## EXERCISE DIRECTIONS
I'd like an exact copy of only the lines from the start of the listing below through the line that holds "Желательно, чтобы пространство для". Please keep the pictures out.
--- RECORDED DATA Enclosed Below ---
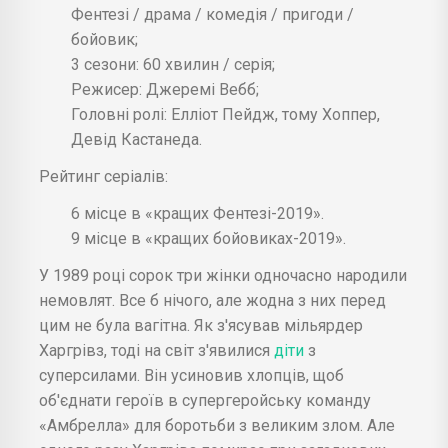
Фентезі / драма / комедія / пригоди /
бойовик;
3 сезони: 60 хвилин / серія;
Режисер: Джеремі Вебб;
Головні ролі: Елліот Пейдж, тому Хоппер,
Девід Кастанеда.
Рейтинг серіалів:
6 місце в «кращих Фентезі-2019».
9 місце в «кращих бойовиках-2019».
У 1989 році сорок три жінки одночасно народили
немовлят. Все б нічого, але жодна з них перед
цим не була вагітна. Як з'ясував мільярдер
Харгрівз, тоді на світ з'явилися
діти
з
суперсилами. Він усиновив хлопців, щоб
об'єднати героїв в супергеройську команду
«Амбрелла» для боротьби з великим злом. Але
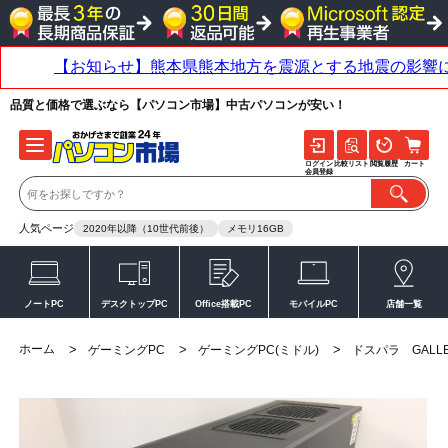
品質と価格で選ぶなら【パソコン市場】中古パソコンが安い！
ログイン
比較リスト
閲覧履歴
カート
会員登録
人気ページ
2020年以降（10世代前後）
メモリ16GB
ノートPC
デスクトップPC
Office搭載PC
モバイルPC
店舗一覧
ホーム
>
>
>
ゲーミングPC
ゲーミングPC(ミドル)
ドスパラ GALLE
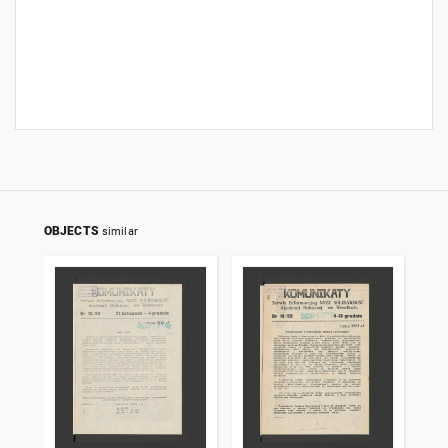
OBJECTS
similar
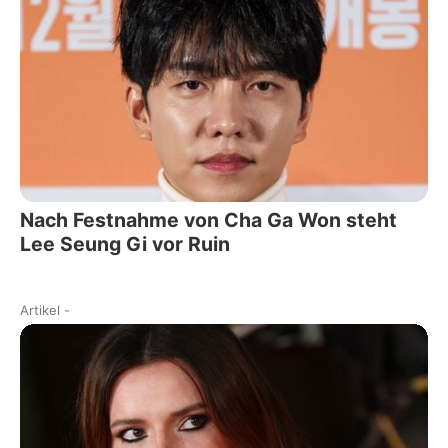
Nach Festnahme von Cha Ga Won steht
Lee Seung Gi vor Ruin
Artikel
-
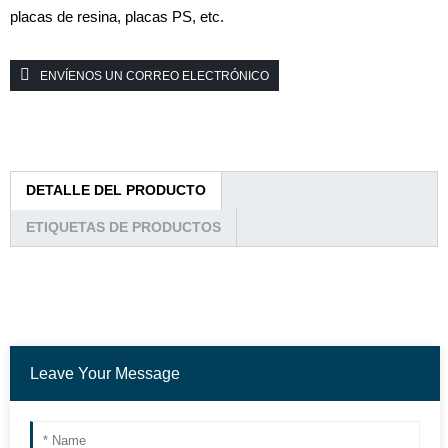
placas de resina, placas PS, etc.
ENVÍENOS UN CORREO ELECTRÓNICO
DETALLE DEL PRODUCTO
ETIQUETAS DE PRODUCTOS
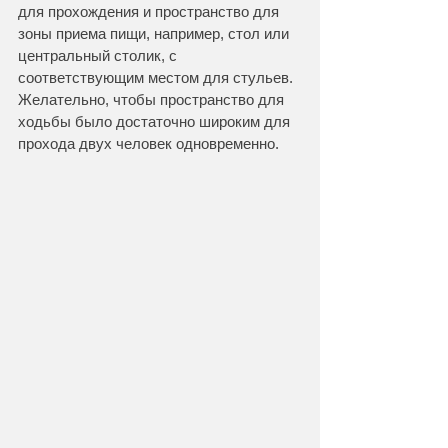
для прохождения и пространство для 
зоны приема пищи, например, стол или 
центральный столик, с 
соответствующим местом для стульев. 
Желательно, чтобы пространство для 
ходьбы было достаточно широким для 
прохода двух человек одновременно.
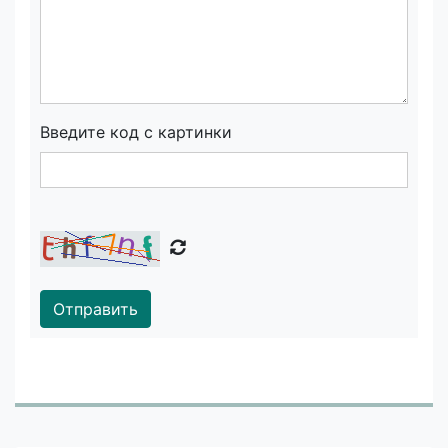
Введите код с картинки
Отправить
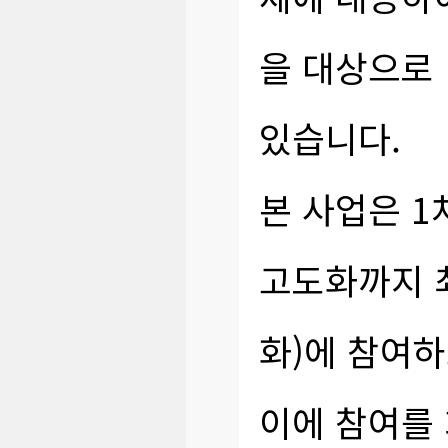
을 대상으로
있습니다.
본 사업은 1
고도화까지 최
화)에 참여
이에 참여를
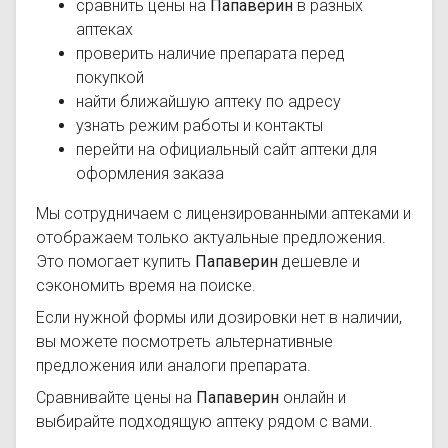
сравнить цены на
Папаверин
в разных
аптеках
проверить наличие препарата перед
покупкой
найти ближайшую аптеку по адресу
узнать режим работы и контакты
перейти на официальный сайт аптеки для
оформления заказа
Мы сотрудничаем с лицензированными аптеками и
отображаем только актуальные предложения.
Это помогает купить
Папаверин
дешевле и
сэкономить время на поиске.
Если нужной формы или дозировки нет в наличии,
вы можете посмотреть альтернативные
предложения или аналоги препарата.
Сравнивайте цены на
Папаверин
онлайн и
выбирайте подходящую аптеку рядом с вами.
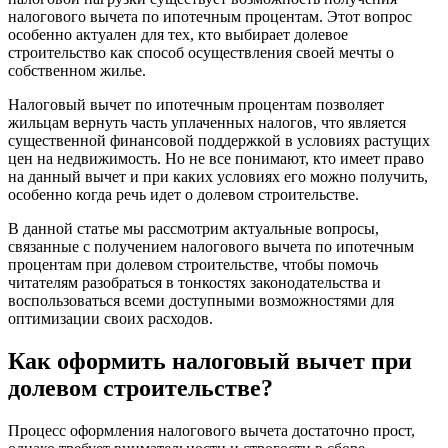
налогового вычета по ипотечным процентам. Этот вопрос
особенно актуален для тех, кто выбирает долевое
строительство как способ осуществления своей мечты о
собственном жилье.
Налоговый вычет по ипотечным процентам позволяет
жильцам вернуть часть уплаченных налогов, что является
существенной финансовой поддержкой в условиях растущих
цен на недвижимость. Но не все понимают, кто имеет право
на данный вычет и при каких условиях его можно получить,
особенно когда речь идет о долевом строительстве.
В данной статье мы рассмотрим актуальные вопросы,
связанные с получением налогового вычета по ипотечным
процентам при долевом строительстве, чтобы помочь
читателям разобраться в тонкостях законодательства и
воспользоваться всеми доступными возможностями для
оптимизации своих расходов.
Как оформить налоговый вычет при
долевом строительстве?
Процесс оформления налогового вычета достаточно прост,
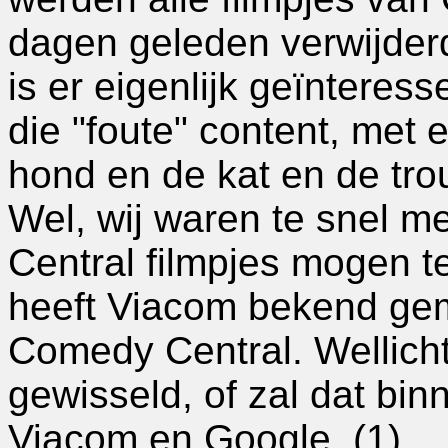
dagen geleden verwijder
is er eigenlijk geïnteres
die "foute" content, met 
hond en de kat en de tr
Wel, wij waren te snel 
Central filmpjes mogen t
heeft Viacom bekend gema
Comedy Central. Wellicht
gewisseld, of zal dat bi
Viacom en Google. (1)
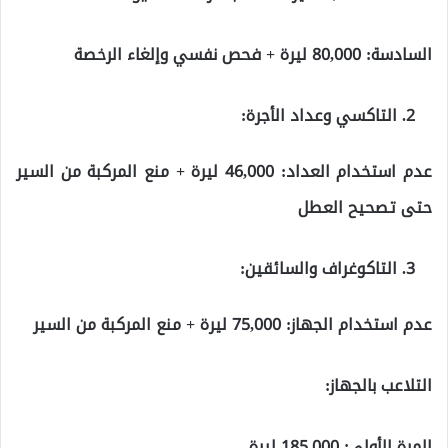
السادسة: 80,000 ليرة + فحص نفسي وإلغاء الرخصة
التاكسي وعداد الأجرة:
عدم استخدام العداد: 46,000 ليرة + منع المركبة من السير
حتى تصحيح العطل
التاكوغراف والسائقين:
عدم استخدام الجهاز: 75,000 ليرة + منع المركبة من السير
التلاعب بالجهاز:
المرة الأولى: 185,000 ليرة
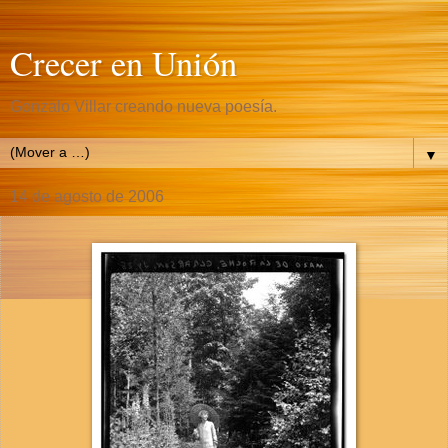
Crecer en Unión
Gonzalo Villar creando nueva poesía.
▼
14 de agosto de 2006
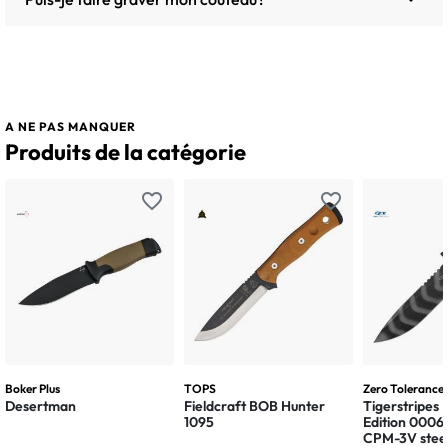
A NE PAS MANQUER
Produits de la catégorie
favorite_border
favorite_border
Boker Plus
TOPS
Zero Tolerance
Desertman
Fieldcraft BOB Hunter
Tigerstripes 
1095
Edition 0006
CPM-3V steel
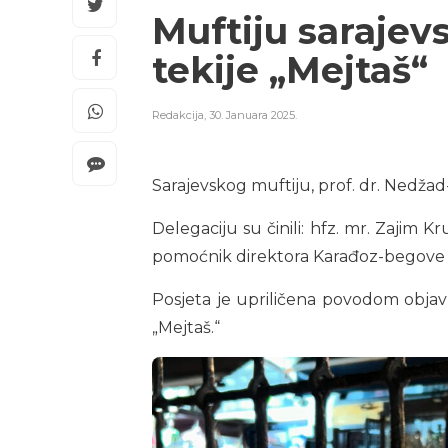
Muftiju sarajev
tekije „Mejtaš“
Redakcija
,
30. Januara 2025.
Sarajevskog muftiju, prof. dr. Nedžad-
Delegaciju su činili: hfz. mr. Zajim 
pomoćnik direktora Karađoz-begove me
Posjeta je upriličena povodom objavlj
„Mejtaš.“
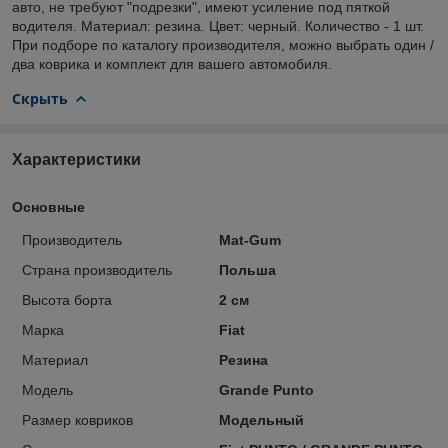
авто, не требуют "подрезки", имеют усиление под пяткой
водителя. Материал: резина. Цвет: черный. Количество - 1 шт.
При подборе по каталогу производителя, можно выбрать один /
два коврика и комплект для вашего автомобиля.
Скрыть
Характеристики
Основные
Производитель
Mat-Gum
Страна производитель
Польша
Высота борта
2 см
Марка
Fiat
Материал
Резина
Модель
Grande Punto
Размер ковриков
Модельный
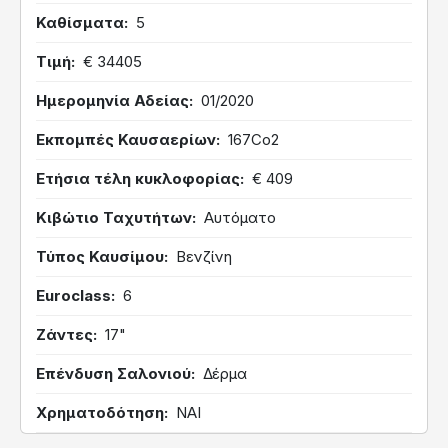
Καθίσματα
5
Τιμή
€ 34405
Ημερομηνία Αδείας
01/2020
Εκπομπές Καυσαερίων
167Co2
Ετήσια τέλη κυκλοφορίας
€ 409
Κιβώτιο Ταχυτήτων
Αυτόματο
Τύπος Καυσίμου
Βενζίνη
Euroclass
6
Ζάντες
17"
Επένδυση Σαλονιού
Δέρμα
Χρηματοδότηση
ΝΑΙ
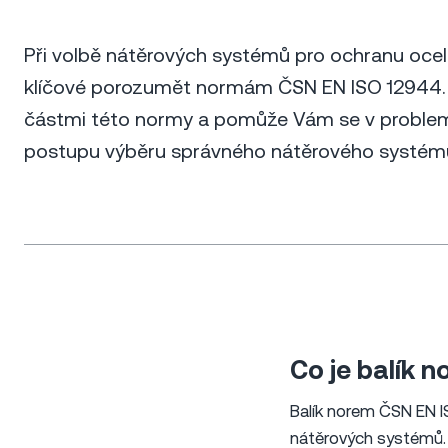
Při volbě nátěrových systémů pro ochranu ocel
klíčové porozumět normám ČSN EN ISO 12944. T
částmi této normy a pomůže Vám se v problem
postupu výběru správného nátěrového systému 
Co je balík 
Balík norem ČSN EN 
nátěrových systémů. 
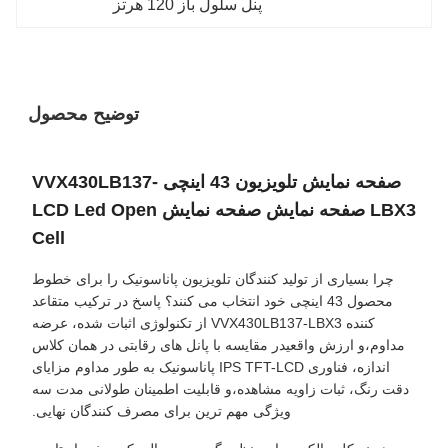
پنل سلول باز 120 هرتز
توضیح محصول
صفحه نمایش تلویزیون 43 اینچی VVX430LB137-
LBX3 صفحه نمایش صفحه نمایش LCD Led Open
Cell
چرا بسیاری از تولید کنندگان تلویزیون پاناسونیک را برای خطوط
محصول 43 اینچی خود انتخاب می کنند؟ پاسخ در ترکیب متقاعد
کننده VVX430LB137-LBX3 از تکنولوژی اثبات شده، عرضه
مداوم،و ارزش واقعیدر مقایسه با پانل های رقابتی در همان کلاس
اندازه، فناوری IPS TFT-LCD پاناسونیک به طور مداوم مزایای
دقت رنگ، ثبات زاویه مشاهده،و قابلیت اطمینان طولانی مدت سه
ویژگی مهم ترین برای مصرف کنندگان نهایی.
--- End of Enclosed RECORDED DATA ---
## WRITTEN RESPONSE
Фентезі / драма / комедія / пригоди /
бойовик;
3 сезони: 60 хвилин / серія;
Режисер: Джеремі Вебб;
Головні ролі: Елліот Пейдж, тому Хоппер,
Девід Кастанеда.
Рейтинг серіалів:
6 місце в «кращих Фентезі-2019».
9 місце в «кращих бойовиках-2019».
У 1989 році сорок три жінки одночасно народили
немовлят. Все б нічого, але жодна з них перед
цим не була вагітна. Як з'ясував мільярдер
Харгрівз, тоді на світ з'явилися
діти
з
суперсилами. Він усиновив хлопців, щоб
об'єднати героїв в супергеройську команду
«Амбрелла» для боротьби з великим злом. Але
品質と価格で選ぶなら【パソコン市場】中古パソコンが安い！
ログイン
比較リスト
閲覧履歴
カート
会員登録
人気ページ
2020年以降（10世代前後）
メモリ16GB
ノートPC
デスクトップPC
Office搭載PC
モバイルPC
店舗一覧
ホーム
>
>
>
ゲーミングPC
ゲーミングPC(ミドル)
ドスパラ GALLE
OBJECTS
similar
Nach Festnahme von Cha Ga Won steht
Lee Seung Gi vor Ruin
Artikel
-
placas de resina, placas PS, etc.
ENVÍENOS UN CORREO ELECTRÓNICO
DETALLE DEL PRODUCTO
ETIQUETAS DE PRODUCTOS
для прохождения и пространство для 
зоны приема пищи, например, стол или 
центральный столик, с 
соответствующим местом для стульев. 
Желательно, чтобы пространство для 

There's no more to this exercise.